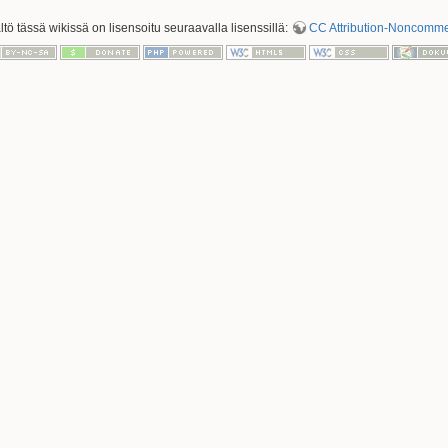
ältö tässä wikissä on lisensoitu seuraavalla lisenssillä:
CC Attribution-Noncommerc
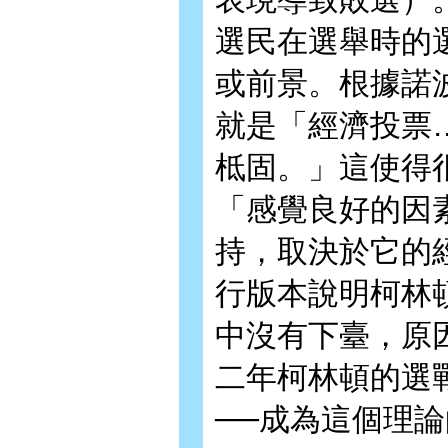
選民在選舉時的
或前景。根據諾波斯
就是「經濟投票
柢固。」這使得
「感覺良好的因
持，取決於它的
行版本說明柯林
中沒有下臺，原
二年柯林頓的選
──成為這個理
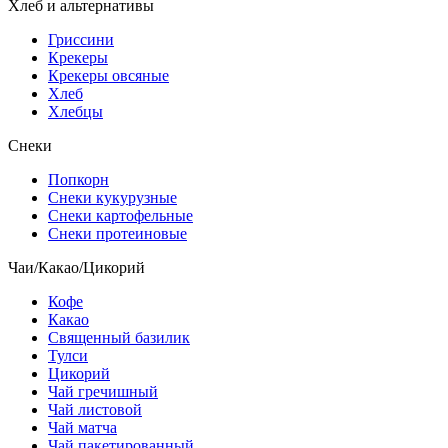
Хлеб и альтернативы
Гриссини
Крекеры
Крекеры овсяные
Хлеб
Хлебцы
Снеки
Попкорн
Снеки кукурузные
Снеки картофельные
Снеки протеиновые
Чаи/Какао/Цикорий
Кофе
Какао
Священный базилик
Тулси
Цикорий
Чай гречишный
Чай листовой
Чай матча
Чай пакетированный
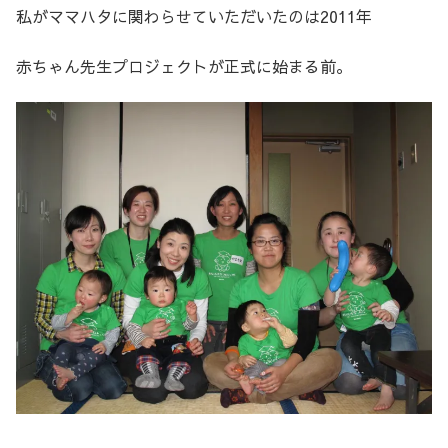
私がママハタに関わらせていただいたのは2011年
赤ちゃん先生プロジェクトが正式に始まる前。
=-=-=
=== Task ===
Every line above goes into the copy unchanged; the pictures do not.

=== Expected answer ===
ältö tässä wikissä on lisensoitu seuraavalla lisenssillä:
CC Attribution-Noncommerc
選民在選舉時的
或前景。根據諾波斯
就是「經濟投票
柢固。」這使得
「感覺良好的因
持，取決於它的
行版本說明柯林
中沒有下臺，原
二年柯林頓的選
──成為這個理
Хлеб и альтернативы
Гриссини
Крекеры
Крекеры овсяные
Хлеб
Хлебцы
Снеки
Попкорн
Снеки кукурузные
Снеки картофельные
Снеки протеиновые
Чаи/Какао/Цикорий
Кофе
Какао
Священный базилик
Тулси
Цикорий
Чай гречишный
Чай листовой
Чай матча
Чай пакетированный
私がママハタに関わらせていただいたのは2011年
赤ちゃん先生プロジェクトが正式に始まる前。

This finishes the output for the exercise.